STORED DATA.

☆ ☆ ☆

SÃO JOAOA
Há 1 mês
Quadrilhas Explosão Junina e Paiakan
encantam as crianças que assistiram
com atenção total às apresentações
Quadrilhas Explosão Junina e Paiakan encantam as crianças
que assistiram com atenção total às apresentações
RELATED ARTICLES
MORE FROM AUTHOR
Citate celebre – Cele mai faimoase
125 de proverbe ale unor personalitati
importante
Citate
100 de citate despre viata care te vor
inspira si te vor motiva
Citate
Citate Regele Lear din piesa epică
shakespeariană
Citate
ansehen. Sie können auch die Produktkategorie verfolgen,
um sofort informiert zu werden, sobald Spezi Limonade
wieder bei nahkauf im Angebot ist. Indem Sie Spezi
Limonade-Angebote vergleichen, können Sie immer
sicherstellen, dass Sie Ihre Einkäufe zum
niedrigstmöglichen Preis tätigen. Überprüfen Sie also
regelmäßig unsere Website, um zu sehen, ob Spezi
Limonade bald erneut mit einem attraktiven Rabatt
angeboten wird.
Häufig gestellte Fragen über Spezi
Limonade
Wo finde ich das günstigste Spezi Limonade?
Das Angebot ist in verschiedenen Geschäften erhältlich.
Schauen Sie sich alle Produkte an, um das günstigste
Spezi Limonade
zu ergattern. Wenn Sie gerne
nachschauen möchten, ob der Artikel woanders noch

☆ ☆ ☆

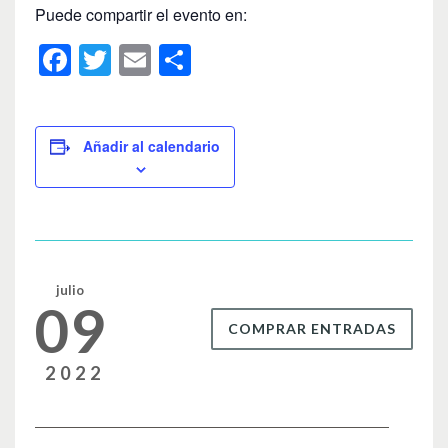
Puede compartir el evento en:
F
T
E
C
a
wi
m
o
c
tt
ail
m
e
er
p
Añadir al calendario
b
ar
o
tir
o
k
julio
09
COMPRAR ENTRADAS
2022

☆ ☆ ☆

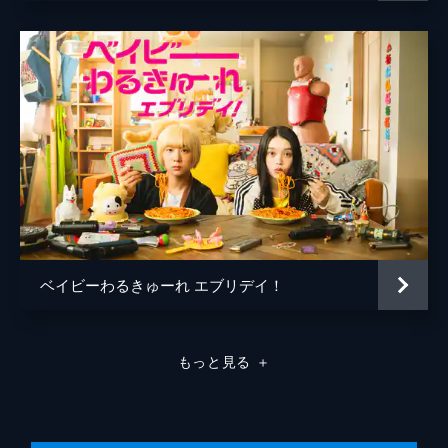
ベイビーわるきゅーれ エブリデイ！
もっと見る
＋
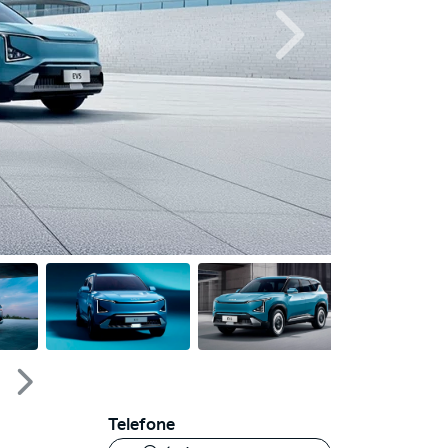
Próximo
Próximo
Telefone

☆ ☆ ☆

PROBLEM DETAILS. Of the entries above, repeat exactly the lines between the line with "Quadrilhas Explosão Junina e Paiakan encantam" and the line with "nachschauen möchten, ob", inclusive, and no others.

EXERCISE OUTPUT.
Quadrilhas Explosão Junina e Paiakan encantam as crianças
que assistiram com atenção total às apresentações
RELATED ARTICLES
MORE FROM AUTHOR
Citate celebre – Cele mai faimoase
125 de proverbe ale unor personalitati
importante
Citate
100 de citate despre viata care te vor
inspira si te vor motiva
Citate
Citate Regele Lear din piesa epică
shakespeariană
Citate
ansehen. Sie können auch die Produktkategorie verfolgen,
um sofort informiert zu werden, sobald Spezi Limonade
wieder bei nahkauf im Angebot ist. Indem Sie Spezi
Limonade-Angebote vergleichen, können Sie immer
sicherstellen, dass Sie Ihre Einkäufe zum
niedrigstmöglichen Preis tätigen. Überprüfen Sie also
regelmäßig unsere Website, um zu sehen, ob Spezi
Limonade bald erneut mit einem attraktiven Rabatt
angeboten wird.
Häufig gestellte Fragen über Spezi
Limonade
Wo finde ich das günstigste Spezi Limonade?
Das Angebot ist in verschiedenen Geschäften erhältlich.
Schauen Sie sich alle Produkte an, um das günstigste
Spezi Limonade
zu ergattern. Wenn Sie gerne
nachschauen möchten, ob der Artikel woanders noch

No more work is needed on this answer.